Debt is one of the most common reasons individuals declare bankruptcy. You should know, however, that you can go bankrupt even if you don’t have any debt. Yes, it’s true! The law recognizes that there are many causes for an individual to be unable to pay their debts and limitations on how much they owe. In other words, you could be down on your luck for various reasons and find yourself in a position where bankruptcy is the only way out of a bad situation.
Debt will take years to pay off and eventually destroy your life until it’s all gone. So does this mean that you can’t go bankrupt without debt? The truth is that if you don’t have an obligation when you file for bankruptcy, you can technically. You will likely still have to go through the entire court process, but your bankruptcy will end with a discharge of all your debts.
The critical question at this point is why anyone would go bankrupt without any debt. Bankruptcy isn’t some magic solution that eliminates all your major problems in one swoop. It’s a complicated legal process that allows you to get rid of certain debts. To qualify for a discharge, you must be current on your debts and capable of paying them. However, bankruptcy is not an option if you have none or just very little debt.
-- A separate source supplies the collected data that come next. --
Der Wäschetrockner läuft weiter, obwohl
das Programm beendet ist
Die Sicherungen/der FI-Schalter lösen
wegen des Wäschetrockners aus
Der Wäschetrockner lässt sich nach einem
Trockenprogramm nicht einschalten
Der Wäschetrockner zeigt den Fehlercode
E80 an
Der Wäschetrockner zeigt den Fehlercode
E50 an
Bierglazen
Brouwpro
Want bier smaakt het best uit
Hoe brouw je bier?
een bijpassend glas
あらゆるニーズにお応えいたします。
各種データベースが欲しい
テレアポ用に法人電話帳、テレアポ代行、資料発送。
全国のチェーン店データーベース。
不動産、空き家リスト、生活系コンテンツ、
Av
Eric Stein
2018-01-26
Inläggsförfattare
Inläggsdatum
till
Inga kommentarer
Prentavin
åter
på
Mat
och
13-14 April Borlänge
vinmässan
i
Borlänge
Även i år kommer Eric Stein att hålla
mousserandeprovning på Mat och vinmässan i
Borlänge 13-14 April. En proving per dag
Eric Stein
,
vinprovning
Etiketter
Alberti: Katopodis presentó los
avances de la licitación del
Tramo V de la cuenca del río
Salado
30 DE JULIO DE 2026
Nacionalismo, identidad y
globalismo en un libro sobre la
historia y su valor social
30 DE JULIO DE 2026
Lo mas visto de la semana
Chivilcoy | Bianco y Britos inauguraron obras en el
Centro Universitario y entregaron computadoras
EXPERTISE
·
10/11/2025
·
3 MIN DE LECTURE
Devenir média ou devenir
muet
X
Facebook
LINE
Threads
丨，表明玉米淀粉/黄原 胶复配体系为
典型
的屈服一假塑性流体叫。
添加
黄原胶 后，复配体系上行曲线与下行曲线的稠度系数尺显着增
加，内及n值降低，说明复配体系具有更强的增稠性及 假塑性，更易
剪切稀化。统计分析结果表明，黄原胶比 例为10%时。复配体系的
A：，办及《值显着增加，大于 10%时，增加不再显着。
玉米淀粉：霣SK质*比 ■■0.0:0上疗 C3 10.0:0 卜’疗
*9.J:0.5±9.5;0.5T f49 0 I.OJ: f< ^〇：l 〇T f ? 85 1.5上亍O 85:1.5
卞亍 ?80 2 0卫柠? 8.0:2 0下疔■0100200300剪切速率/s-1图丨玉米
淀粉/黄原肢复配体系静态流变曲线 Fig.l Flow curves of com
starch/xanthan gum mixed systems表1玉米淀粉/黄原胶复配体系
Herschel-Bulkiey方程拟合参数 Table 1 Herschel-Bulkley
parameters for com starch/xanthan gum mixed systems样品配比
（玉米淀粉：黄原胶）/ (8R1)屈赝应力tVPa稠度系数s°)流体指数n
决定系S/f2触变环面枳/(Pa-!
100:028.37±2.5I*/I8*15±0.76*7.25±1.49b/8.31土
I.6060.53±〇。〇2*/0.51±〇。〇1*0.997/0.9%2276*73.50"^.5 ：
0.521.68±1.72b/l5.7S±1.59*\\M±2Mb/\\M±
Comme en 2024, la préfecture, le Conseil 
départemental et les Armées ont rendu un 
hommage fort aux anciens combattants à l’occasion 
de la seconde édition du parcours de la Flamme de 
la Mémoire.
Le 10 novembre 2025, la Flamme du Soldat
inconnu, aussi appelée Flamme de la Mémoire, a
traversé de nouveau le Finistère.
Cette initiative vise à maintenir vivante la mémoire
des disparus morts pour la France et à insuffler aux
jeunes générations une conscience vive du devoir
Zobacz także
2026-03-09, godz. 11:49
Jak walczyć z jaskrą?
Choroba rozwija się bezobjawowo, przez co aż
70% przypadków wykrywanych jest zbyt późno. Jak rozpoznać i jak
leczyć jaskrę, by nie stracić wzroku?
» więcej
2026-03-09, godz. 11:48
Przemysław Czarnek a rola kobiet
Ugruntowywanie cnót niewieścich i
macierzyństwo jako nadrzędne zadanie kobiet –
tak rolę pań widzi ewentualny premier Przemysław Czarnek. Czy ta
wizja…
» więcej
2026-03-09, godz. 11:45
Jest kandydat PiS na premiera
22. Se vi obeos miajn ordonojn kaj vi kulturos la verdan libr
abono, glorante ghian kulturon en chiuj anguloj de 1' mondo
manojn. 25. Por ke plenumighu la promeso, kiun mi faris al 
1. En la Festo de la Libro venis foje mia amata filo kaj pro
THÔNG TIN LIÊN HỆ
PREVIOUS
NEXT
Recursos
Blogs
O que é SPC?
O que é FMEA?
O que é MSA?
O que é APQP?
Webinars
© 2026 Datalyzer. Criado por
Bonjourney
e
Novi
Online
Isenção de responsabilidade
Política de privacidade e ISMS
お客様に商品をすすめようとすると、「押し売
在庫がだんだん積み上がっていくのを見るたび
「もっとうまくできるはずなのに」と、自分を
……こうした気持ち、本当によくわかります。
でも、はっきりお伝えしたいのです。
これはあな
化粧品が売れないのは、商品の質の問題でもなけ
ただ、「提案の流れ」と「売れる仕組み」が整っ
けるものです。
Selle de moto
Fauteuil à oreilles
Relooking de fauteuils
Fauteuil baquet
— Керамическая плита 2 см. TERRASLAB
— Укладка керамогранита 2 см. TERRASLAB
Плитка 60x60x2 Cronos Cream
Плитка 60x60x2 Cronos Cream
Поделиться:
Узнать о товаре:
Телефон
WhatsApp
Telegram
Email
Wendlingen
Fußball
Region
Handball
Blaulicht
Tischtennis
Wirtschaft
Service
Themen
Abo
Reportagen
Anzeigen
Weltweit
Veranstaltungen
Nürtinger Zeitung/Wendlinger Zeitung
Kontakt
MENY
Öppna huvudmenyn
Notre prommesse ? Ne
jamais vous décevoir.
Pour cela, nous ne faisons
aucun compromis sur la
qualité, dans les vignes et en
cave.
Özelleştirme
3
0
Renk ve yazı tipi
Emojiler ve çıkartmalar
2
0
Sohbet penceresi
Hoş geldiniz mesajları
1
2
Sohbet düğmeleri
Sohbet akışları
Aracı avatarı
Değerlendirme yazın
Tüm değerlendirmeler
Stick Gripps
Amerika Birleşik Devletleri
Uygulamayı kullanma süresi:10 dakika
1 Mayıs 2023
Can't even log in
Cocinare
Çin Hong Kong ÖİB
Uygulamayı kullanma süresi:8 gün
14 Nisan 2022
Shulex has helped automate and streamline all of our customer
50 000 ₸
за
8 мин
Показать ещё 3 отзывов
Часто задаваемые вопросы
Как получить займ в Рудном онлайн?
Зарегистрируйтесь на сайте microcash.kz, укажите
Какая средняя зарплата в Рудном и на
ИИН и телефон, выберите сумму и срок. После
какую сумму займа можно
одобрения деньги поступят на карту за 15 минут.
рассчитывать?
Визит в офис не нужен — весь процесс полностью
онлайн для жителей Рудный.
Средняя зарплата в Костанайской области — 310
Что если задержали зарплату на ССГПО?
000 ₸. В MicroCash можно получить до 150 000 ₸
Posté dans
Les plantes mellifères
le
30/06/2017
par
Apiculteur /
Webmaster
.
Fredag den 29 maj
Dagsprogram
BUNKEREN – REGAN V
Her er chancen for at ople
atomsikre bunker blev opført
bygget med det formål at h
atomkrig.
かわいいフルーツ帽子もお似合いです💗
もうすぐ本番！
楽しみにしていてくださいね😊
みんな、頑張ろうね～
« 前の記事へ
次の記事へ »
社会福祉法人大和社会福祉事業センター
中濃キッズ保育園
Most people think that bankruptcy happens to people with huge amounts of debt. But it doesn’t have to be. You can go bankrupt without any debts at all. If you have no debts and assets, there is nothing to protect. When you file for bankruptcy, you liquidate your property to pay your creditors.
All your property becomes part of the bankruptcy estate, and the proceeds are used to pay off those who are owed money. However, if you don’t have anything in this estate, then what will they take? If all of your debts were paid entirely off before filing bankruptcy, it would make sense that a discharge would be granted without any problems.
The thing is, though, you will most likely still want to protect some of your assets. If you own a house, it might make sense to keep it. But then again, if you don’t have any debt on the house and can afford the mortgage payments each month, then it would make sense to release this asset from your bankruptcy case.
Here are a few of the reasons that bankruptcy is available to you.
1. You Have No Assets.
Your financial situation could be so dire, and your common assets so depleted that it’s impossible to pay off your debts from existing resources. This is what’s known as “absolute poverty.” When this occurs, you may qualify for bankruptcy because you’re in a position where filing for bankruptcy wouldn’t be an embarrassment or hardship for those who need to know about you.
2. Abuse of Credit.
You may not have been in a position to pay down your debts after taking them on, but you were able to use borrowed funds so extensively that you can’t even afford basic living expenses and necessities. This type of “extreme” abuse will make the court believe that it’s unfair or just that you should be permitted to keep any of your assets, including the things necessary for your subsistence.
3. You’re Unable To Pay Your Debts Because of Illness or Injury.
If you’re unable to work, you may become eligible for bankruptcy. If you have a permanent disability or illness, you may be incapable of earning enough to care for your debts.
4. You Lost Your Job and Cannot Find Another One Before Filing.
In this instance, you may be eligible for bankruptcy if you can prove that your lack of income results from something outside your control, such as being laid off.
5. Another Individual injured you in an Accident That Was Their Fault.
The debtor’s liability for damages caused by his negligence is unlimited in most cases, except for a few exceptions. One of those exceptions can be a case where the victim seeks to file for bankruptcy. Even though accidents are covered by insurance, this exception is considered too good to be true, so you may wish to consider acquiring additional coverage.
You should know that certain qualifications and requirements must be met before filing for bankruptcy. The following are a few of these conditions:
- You must have been an individual who owed debts at the time of filing.
- You must have been a citizen of the United States or a resident alien at the time of filing.
- You must have begun your bankruptcy case in the correct court.
- You must have been at least 18 years of age at the time you filed.
Many things can severely damage your credit score, but bankruptcy isn’t one of them. If you’re finding yourself with mounting debt and no way to pay it, it’s essential to understand your options before making rash decisions. You may be able to file for bankruptcy and get a new start.